# Given information
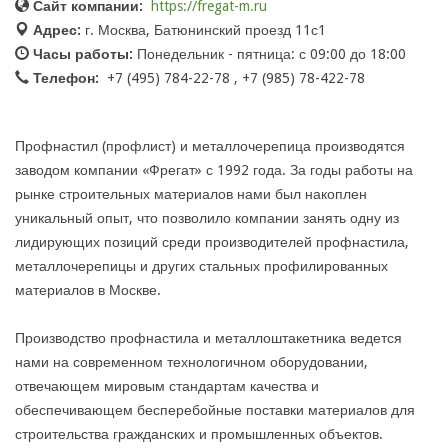
Сайт компании:
https://fregat-m.ru
Адрес:
г. Москва, Батюнинский проезд 11с1
Часы работы:
Понедельник - пятница: с 09:00 до 18:00
Телефон:
+7 (495) 784-22-78 , +7 (985) 78-422-78
Профнастил (профлист) и металлочерепица производятся
заводом компании «Фрегат» с 1992 года. За годы работы на
рынке строительных материалов нами был накоплен
уникальный опыт, что позволило компании занять одну из
лидирующих позиций среди производителей профнастила,
металлочерепицы и других стальных профилированных
материалов в Москве.
Производство профнастила и металлоштакетника ведется
нами на современном технологичном оборудовании,
отвечающем мировым стандартам качества и
обеспечивающем бесперебойные поставки материалов для
строительства гражданских и промышленных объектов.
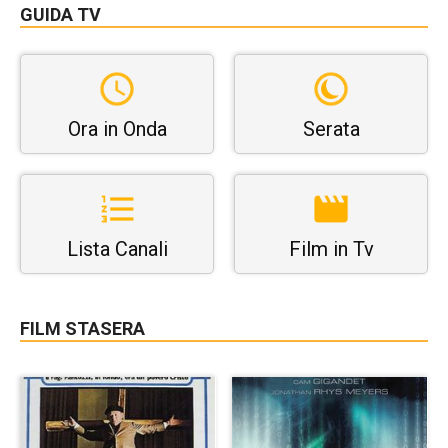
GUIDA TV
Ora in Onda
Serata
Lista Canali
Film in Tv
FILM STASERA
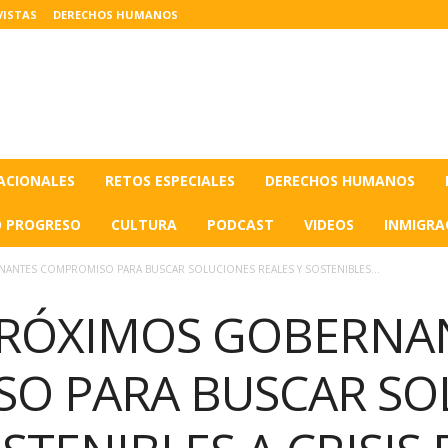
VISTAS
DERECHOS HUMANOS
ACIONALES
RETOS ESPECIALES
DERECHOS HUMANOS
O PROGRESO
CULTURA
PODCAST
VIDEOS
INMIGRA
NANTES COMPROMISO PARA BUSCAR SOLUCIONES REALES Y SOSTENIBLES...
 PRÓXIMOS GOBERNA
O PARA BUSCAR SO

# Problem details
Scan the entries above for the line containing "https://fregat-m.ru", and copy it and all lines after it exactly, down to and including the line containing "обеспечивающем бесперебойные поставки".

# Exercise output
https://fregat-m.ru
Адрес:
г. Москва, Батюнинский проезд 11с1
Часы работы:
Понедельник - пятница: с 09:00 до 18:00
Телефон:
+7 (495) 784-22-78 , +7 (985) 78-422-78
Профнастил (профлист) и металлочерепица производятся
заводом компании «Фрегат» с 1992 года. За годы работы на
рынке строительных материалов нами был накоплен
уникальный опыт, что позволило компании занять одну из
лидирующих позиций среди производителей профнастила,
металлочерепицы и других стальных профилированных
материалов в Москве.
Производство профнастила и металлоштакетника ведется
нами на современном технологичном оборудовании,
отвечающем мировым стандартам качества и
обеспечивающем бесперебойные поставки материалов для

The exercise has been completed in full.